Lucien was a casual player when she was younger. She would watch as two neighborhood boys set up a board at a playground, jockeying for position and the all-important center squares. Sometimes the boys played in father-son chess tournaments, and Lucien secretly wanted to go, too. But her father was busy with work, she said; though Lucien and her younger sister, Irma, tinkered with the game, they never developed a particularly intense chess rivalry.
“It wasn’t really anything that could happen at the time,” she said.
Early in the pandemic, Lucien went on long bike rides and caught up on podcasts. She downloaded the chess.com app and played casual games. The weeks turned to months, and each morning she found herself completing chess puzzles as she made coffee. She would sneak in a move or two between client calls. Eventually, like Harmon, Lucien began seeing the world almost through the prism of chess.

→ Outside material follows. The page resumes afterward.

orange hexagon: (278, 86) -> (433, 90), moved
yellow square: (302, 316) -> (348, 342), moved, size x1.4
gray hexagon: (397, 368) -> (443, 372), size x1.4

She would notice “gambits” in the coronavirus responses in Canada and the United States, and the November presidential election highlighted opposing sides attempting dramatically different strategies. Lucien came to believe chess can symbolize life, especially that of a young professional. Advancement can follow purposeful maneuvering, to those who can identify patterns, by those willing to sacrifice.

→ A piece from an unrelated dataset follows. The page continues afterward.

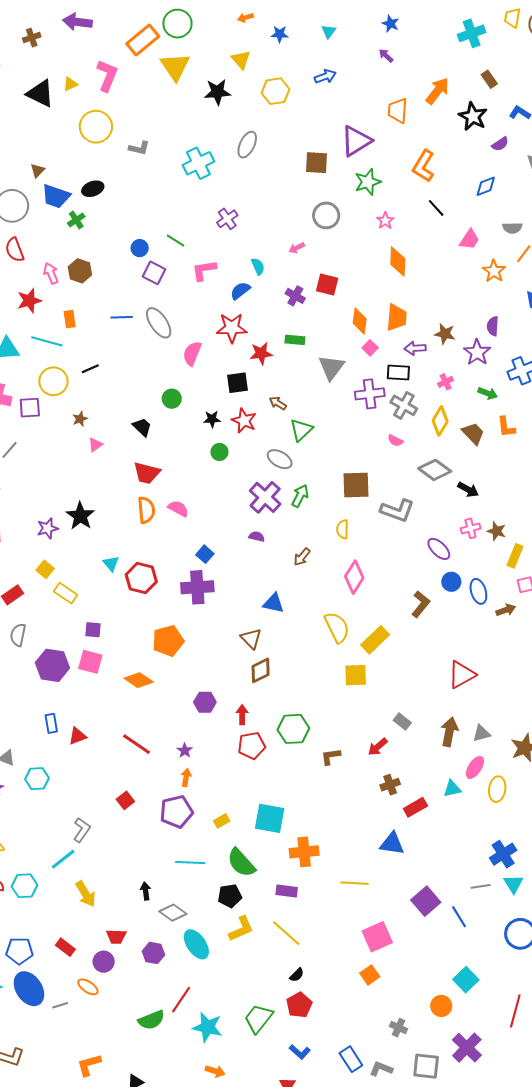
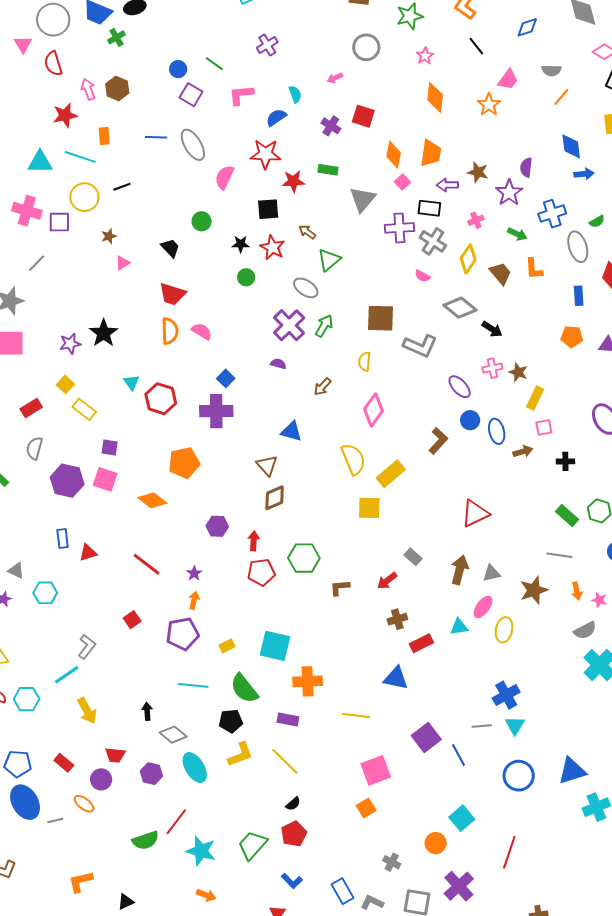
orange star: (494, 271) -> (489, 105), moved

Chaotic and polarized as these months have been, Lucien said, the world seemed to make the most sense on these 64 squares. A game is always one-on-one, guided by the same limitations and rules.
“I don’t walk into a game feeling like I’m different,” she said. “In life, it’s very hard to transcend those boundaries. You come into a room, and there’s all these assumptions on you. In chess, none of those things matter.”
Her opponents could come from anywhere in the world. On the day she kept her friend waiting, Lucien beat a player from India.
“They don’t know that I’m a woman. They don’t know what I look like,” she says. “I don’t walk into a game feeling I’m different.”
What does matter, she said, is the way playing makes her feel: productive and accomplished, even if she loses. Recently she began playing chess online against her father and issued a few challenges to colleagues. This gave Lucien an idea.
Before the pandemic, her law firm played in a volleyball league against some of Toronto’s other big firms. Her sister worked at one of those firms.
So Lucien proposed starting “The Bay Street Chess League,” imagining a showdown between the sisters and a chance at sweet revenge. It wouldn’t exactly be a meeting of grandmasters, as in “The Queen’s Gambit.” But after these past few months, as an uncertain winter approaches, Lucien liked the idea of a fun little distraction and a reason to hope.